August 22, 2019

Today, Sen. Bernie Sanders released the framework for his Green New Deal plan. Not surprisingly, it’s ambitious and far-reaching, as any comprehensive climate plan must be. We’re still digesting it, but I’m particularly excited to see that the plan acknowledges that U.S. climate policy must be understood in a global context.

The plan uses our framing around “fair shares,” with a key objective of the plan being:

Meeting and exceeding our fair share of global emissions reductions. The United States has for over a century spewed carbon pollution emissions into the atmosphere in order to gain economic standing in the world. Therefore, we have an outsized obligation to help less industrialized nations meet their targets while improving quality of life.”

It’s absolutely crucial for us to understand that climate action in the U.S. is part of a broader picture of climate action globally – and that as a rich country, we have a huge responsibility to solve the problem we’ve made. This has been missing from many discussions about the Green New Deal or about U.S. climate action in general.

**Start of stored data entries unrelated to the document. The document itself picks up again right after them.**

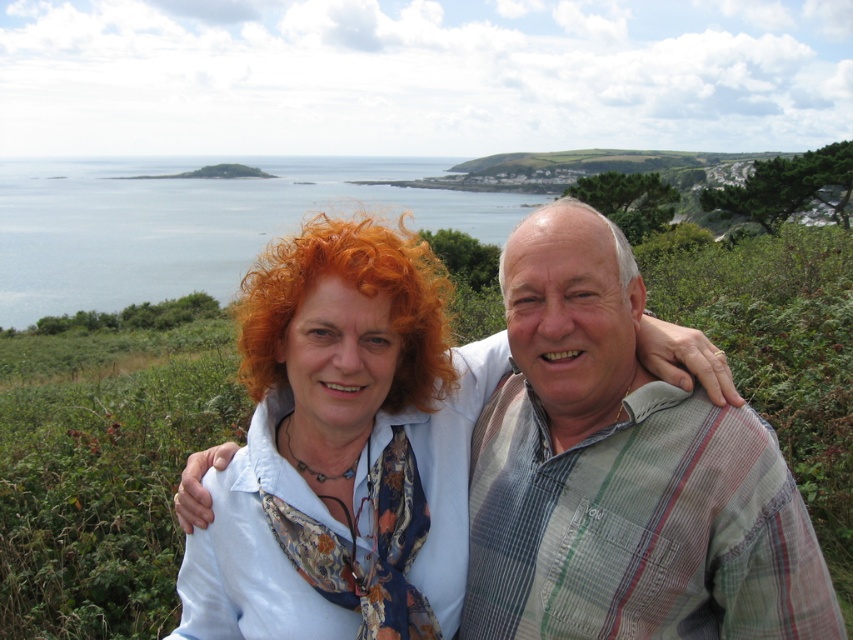 You are a photographer trying to capture the striped cotton shirt at center in your shot. You notice a point marked at coordinates (622, 474). Where should you aim your camera to ensure the striped cotton shirt at center is in focus?

The point at (622, 474) corresponds to the striped cotton shirt at center, so aim your camera at that coordinate to focus on the striped cotton shirt at center.

From the picture: You are a photographer trying to capture the striped cotton shirt at center in your shot. You want to ensure the shirt is centered in the frame. Is the shirt already centered in the image?

The striped cotton shirt at center is located at coordinates point (622,474), which indicates it is already centered in the image.

What is the location of the curly orange hair at center in the image?

The curly orange hair at center is located at point (357, 291). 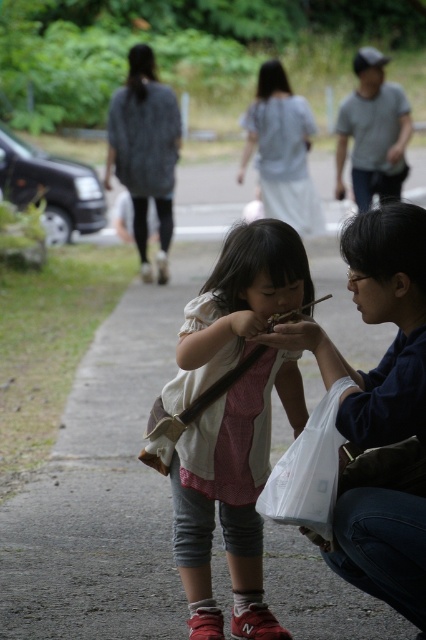 Question: Which of the following is the closest to the observer?

Choices:
 (A) light gray cotton shirt at center
 (B) gray textured sweater at upper left
 (C) white cotton shirt at center

Answer: (C)

Question: Does white cotton shirt at center come behind gray textured sweater at upper left?

Choices:
 (A) no
 (B) yes

Answer: (A)

Question: Is white cotton shirt at center above gray textured sweater at upper left?

Choices:
 (A) yes
 (B) no

Answer: (B)

Question: Is gray textured sweater at upper left above light gray cotton shirt at center?

Choices:
 (A) yes
 (B) no

Answer: (B)

Question: Which point is closer to the camera taking this photo?

Choices:
 (A) (195, 586)
 (B) (115, 154)

Answer: (A)

Question: Which point appears closest to the camera in this image?

Choices:
 (A) (342, 170)
 (B) (396, 298)
 (C) (276, 472)
 (D) (198, 618)

Answer: (B) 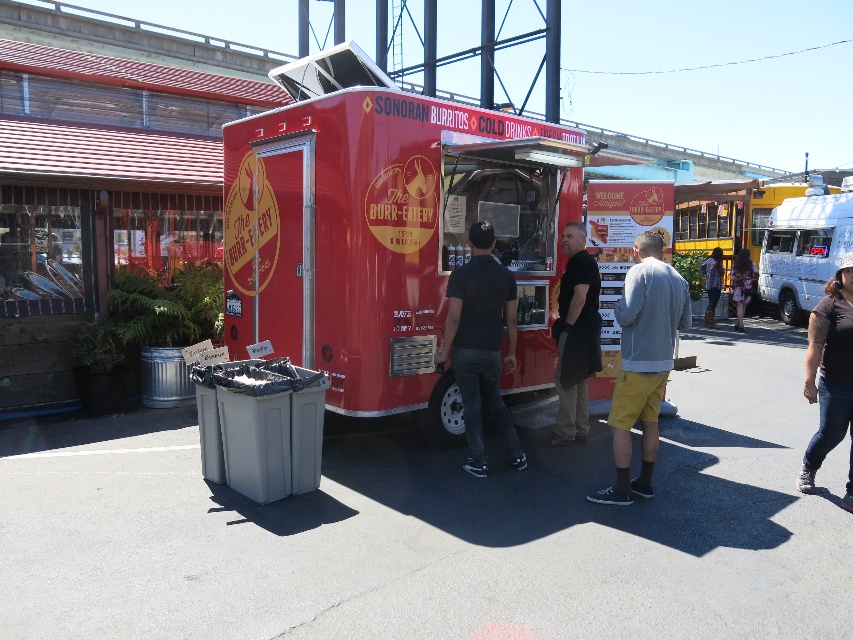 You are a food truck vendor at the shiny red food truck at center and you need to reach the floral shirt at center to hand them their order. Can you throw the burrito to them without leaving your station?

The distance between the shiny red food truck at center and the floral shirt at center is 11.67 meters, so you cannot throw the burrito to them without leaving your station as that distance is too far for a safe throw.

You are a customer at the food truck scene. You see a point marked at coordinates (375,234). What does this point represent?

The point at coordinates (375,234) indicates the location of the shiny red food truck at center.

Consider the image. You are standing at the red food truck labeled The Burr Eatery and want to walk towards the point at coordinates point (500, 422). Which direction should you move relative to the point at coordinates point (741, 308)?

To reach the point at coordinates point (500, 422), you should move towards it, which is in front of the point at coordinates point (741, 308).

Of course, this also has to be taken in the context of huge and worsening inequalities within our country, so that it’s elites that are paying the cost of climate action and not those who are poorest and most marginalized. This understanding of equity is built into the Green New Deal and carried forward in many ways in Sanders’ plan.

In addition, the Sanders plan calls for a $200 billion contribution to the Green Climate Fund, the key multilateral institution for poorer countries to access funds for climate action. Though the time frame for such a contribution is left unspecified, this is the first time that I know of that anyone has talked about a climate finance contribution from a single country at a scale that’s more than just a drop in the bucket. This is a level of funding that could meaningfully support just transitions in developing countries, as well as support communities in adapting to the devastating climate impacts that are already happening.

Finally, I’m encouraged by the redirection of the phrase “American leadership” – which historically has been bad news for international climate action. It was the U.S. that weakened the world’s first international climate agreement, the Kyoto Protocol, and then refused to sign on to it even then. And it was the U.S. that led the charge to water down the international climate regime so that the Paris Agreement became the largely toothless and symbolic thing that it is – even before the Trump Administration chose to pull out.

Yet for better or worse, the U.S. does play an outsized role on the world stage. Sanders’ intent to use this “leadership” to redirect resources away from war and conflict towards a shared effort to solve the climate crisis and build a better world, recognizing and taking responsibility for the outsized role the U.S. has played in creating the climate crisis, is an encouraging first step towards a foreign policy that is not premised on U.S. exceptionalism.

So while we’re still digesting the full scope of the Sanders Green New Deal plan, we’re encouraged by the focus on internationalism and global justice – which must be at the core of U.S. climate action if we’re to achieve our dream of a just and sustainable world.